Dernier jour en Australie occidentale



Ce matin du 1er décembre, en quittant le bourg de Norseman, qui n'est guère plus qu'un carrefour ponctué de quelques maisons et de stations essence, j'ai déjà 70 km au compteur. Une mise en bouche pour les 700 autres qui m'attendent jusqu'à la frontière entre les États de Western Australia et South Australia. Un panneau indique Adélaïde : 1934 km. Le prochain approvisionnement en essence, Balladonia, est à environ 200 km plus loin sur la Eyre Highway. L'unique route asphaltée qui traverse ces contrées porte le nom du premier occidental qui a fait ce petit bout de chemin, en 1841. Le soleil est déjà haut dans le ciel. Fenêtres ouvertes, chapeau et lunettes de soleil vissés sur la tête et musique à plein tubes, je commence à prendre conscience des distances à parcourir à mesure que s'égrènent les heures, au rythme des mêmes plages musicales. Deux cd, ça n'était définitivement pas assez ! Les aiguilles sont invariablement bloquées entre 90 et 100 km/h et autour de 2'500 tour/min, tandis que se déroulent les paysages, les caravaniers et les road trains mugissants, dont le déplacement d'air vous envoie valser sur le bord de la route.



Passé le premier relais, je m'offre un milkshake vanille pour rafraîchir l'atmosphère brûlante de ce milieu de journée et pour me donner du courage avant d'affronter le premier point d'orgue de ce road trip : 146,6 km de route sans le plus petit contour, juste en droite ligne. Le plus long segment du genre dans le pays ! Si l'on a pas entre les mains un bolide dont on voudrait tester la vitesse de pointe, on cale le volant avec une corde, on pose le pied de biche sur l'accélérateur et on pique un roupillon pour une bonne heure. Sauf que le danger peut aussi venir du ciel. Et oui, la route sert même par endroit de piste d'atterrissage d'urgence pour les avions en difficulté. Ah ? Reste plus qu'a garder les yeux ouverts.

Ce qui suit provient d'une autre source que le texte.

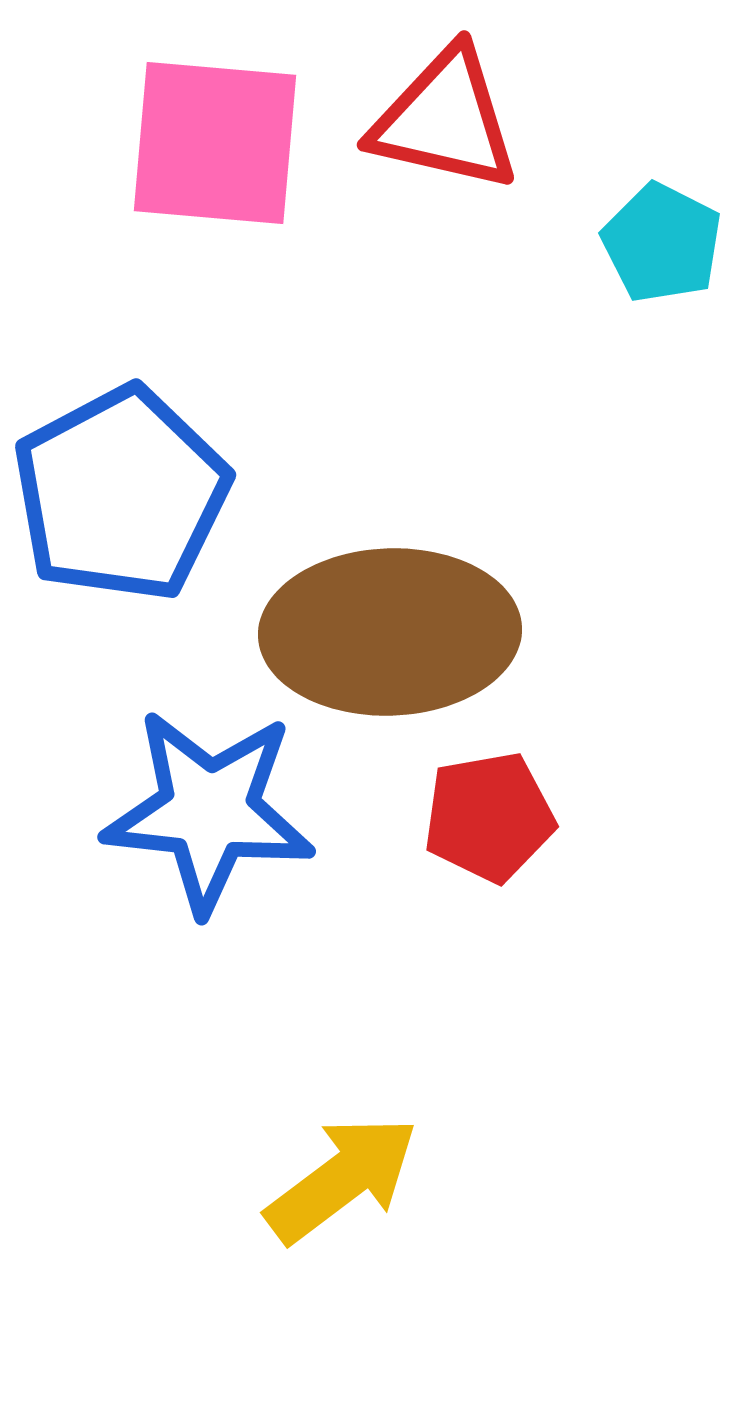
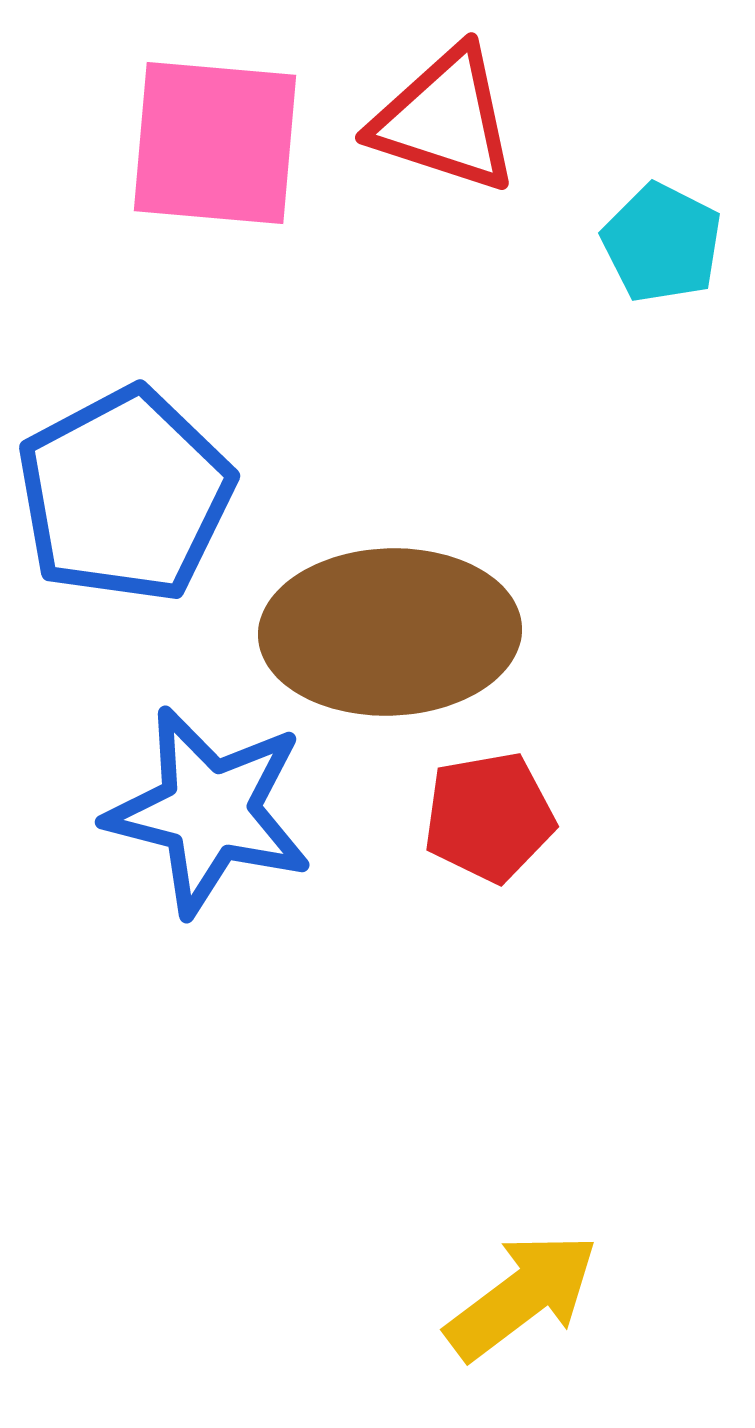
red triangle: rotated 5 degrees clockwise
blue pentagon: moved 4 px right, 1 px down
blue star: rotated 8 degrees clockwise
yellow arrow: moved 180 px right, 117 px down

Sacrés farceurs ces Australiens ! A mesure que l'on roule plus avant dans ce nomansland, on voit de drôles de chose sur le bord de la route. Les arbres d'abord. Certains sont décorés avec une remarquable recherche artistique, chaque arbre disposant d'un thème qui lui est propre. C'est ainsi que l'on peut successivement voir suspendus aux branches des casquettes, des bouteilles, des souliers, des gilets de sauvetage (si si), des tasses à café et même des slibards et des soutiffs ! Tout le nécessaire pour égayer la morne journée du routier. Et ce n'est pas tout. Apparemment, l'endroit semble avoir aussi inspiré certains nostalgiques en quête d'une dernière demeure pour leur caisse. On peut voir plusieurs épaves retournées sur le toit, toutes portes ouvertes, émerger au beau milieu des buissons. Mais la palme, je la décernerais à un autre puriste : celui qui est venu déposer un frigo à plus de 600 km de la ville la plus proche. Chapeau, beau geste, fallait le faire.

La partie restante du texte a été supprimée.